Though Baldwin wrote Beware the Cat as a tongue-in-cheek anti-Catholic propaganda treatise that supported the sweeping Reformation of religion under Edward VI by attacking what Protestants felt were superfluous superstitious traditions imposed by the Church of Rome, his implementation of classic horror conventions such as witches, werewolves, supernatural cats, and demonic possession helped establish the formula for the English horror novel. William Baldwin’s landmark text helped pave the way for the gothic scribes of the 19th century, who laid the groundwork for the modern horror writers of the 20th century. While it is unlikely that Poe, Shelley, and Lovecraft read Baldwin’s obscure text, each writer was inspired by the same legends and folktales propagated for centuries. Baldwin first used these legends to formulate his horror tale. For example, literary scholar James T. Bratcher contends that the story of Grimalkin’s death was inspired by oral tradition and not by Baldwin himself. 

To say that Baldwin’s story of the death of the cat Grimalkin subsequently became an English folktale assumes too much about the power of literary products to inspire folktales. This almost never happens, as folklorists know. Robert Southey may have made ‘The Three Bears’ a well-known nursery entertainment, but it is unlikely he invented the story; he was a ‘carrier’ of it into print.

Bratcher concludes his essay with an excerpt of a modernized retelling of the Grimalkin’s death as recorded from an African American woman in 1933. This 20th-century storyteller had probably never heard of Baldwin or Beware the Cat. Still, she was most certainly familiar with the legend of the Grimalkin because the folklore surrounding it reached farther and wider than the book could ever have. The same concept could be applied to Poe and Lovecraft. Even if these two scribes had never personally read Beware the Cat, they were inspired by the folklore and mythology Baldwin helped disseminate, such as the vengeful cat. 

The seeds that Baldwin sowed in 1570 took root and resurfaced centuries later into what we now call horror fiction. Baldwin’s novel has fallen into relative obscurity and has gone largely unnoticed by horror fans. Ringler and Flachmann subtitled their 1988 edition of Beware the Cat as The First English Novel, but this edition is currently out of print. If Beware the Cat should ever be issued an updated edition, it would be fitting to rebrand it as the first English horror novel so that Baldwin’s text could be discovered and appreciated by a new audience. 


Works Cited

Baldwin, William, William A. Ringler, and Michael Flachmann. Beware the Cat: The First English Novel. Huntington Library. 1988.

“Beware the Cat—William Baldwin.” Lit234.com. 2013.  

Bratcher, James T. “The Grimalkin Story in Baldwin’s Beware The Cat.” Notes & Queries53.4 (2006): 428. Web. 20 Mar. 2014.
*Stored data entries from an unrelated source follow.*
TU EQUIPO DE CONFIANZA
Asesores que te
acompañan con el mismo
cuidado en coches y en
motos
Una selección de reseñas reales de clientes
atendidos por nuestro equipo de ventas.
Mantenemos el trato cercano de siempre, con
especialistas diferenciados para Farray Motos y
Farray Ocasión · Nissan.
Litherland, Neal. “Grimalkin: Witch Familiars or Old, Ornery Cats?” Yahoo Voices. 5 December 2001.

Maslen, Robert. “‘The Cat Got Your Tongue’: Pseudo-Translation, Conversion, And Control In William Baldwin’s “Beware The Cat.” Translation & Literature 8.1 (1999): 3. Academic Search Premier.

Poe, Edgar Allan. Complete Stories And Poems Of Edgar Allan Poe. Reissue Edition. Doubleday Books. 1984. Print.
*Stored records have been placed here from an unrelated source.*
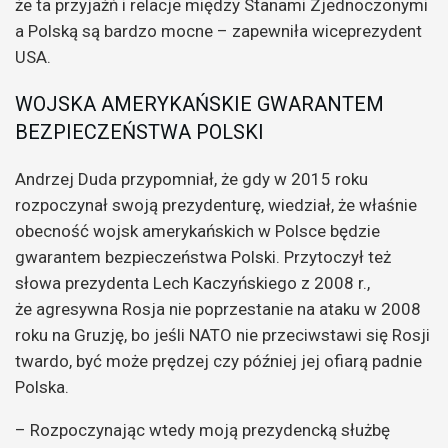
że ta przyjaźń i relacje między Stanami Zjednoczonymi
a Polską są bardzo mocne – zapewniła wiceprezydent
USA.
WOJSKA AMERYKAŃSKIE GWARANTEM
BEZPIECZEŃSTWA POLSKI
Andrzej Duda przypomniał, że gdy w 2015 roku
rozpoczynał swoją prezydenturę, wiedział, że właśnie
obecność wojsk amerykańskich w Polsce będzie
gwarantem bezpieczeństwa Polski. Przytoczył też
słowa prezydenta Lech Kaczyńskiego z 2008 r.,
że agresywna Rosja nie poprzestanie na ataku w 2008
roku na Gruzję, bo jeśli NATO nie przeciwstawi się Rosji
twardo, być może prędzej czy później jej ofiarą padnie
Polska.
– Rozpoczynając wtedy moją prezydencką służbę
Rhodes, Chloe. Black Cats and Evil Eyes: A Book of Old-Fashioned Superstitions. London: Michael O’Mara, 2014.

Ringler, William A. “Beware The Cat And The Beginnings Of English Fiction.” Novel: A Forum On Fiction 12.(1979): 113-126. Humanities & Social Sciences Index Retrospective: 1907-1984 (H.W. Wilson). 18 February 2014.
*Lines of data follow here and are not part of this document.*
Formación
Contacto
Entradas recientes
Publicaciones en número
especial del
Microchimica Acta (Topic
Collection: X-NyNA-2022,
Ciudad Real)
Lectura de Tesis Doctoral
Rogers, Katharine M. The Cat and the Human Imagination. The University of Michigan Press,.1998.

Shelley, Mary Wollstonecraft. Frankenstein or, The Modern Prometheus. Berkeley and Los Angeles: University of California Press, 1984. London, Michael

 “What is Horror Fiction?” Horror.Org. Horror Writers Association. 2009. 21 February 2014.

“William Baldwin.” Matthew, H.C.G., and Brian Howard Harrison. Oxford Dictionary of National Biography: In Association with the British Academy: from the Earliest Times to the Year 2000 / Edited by H.C.G. Matthew and Brian Harrison. Oxford University Press. 2004.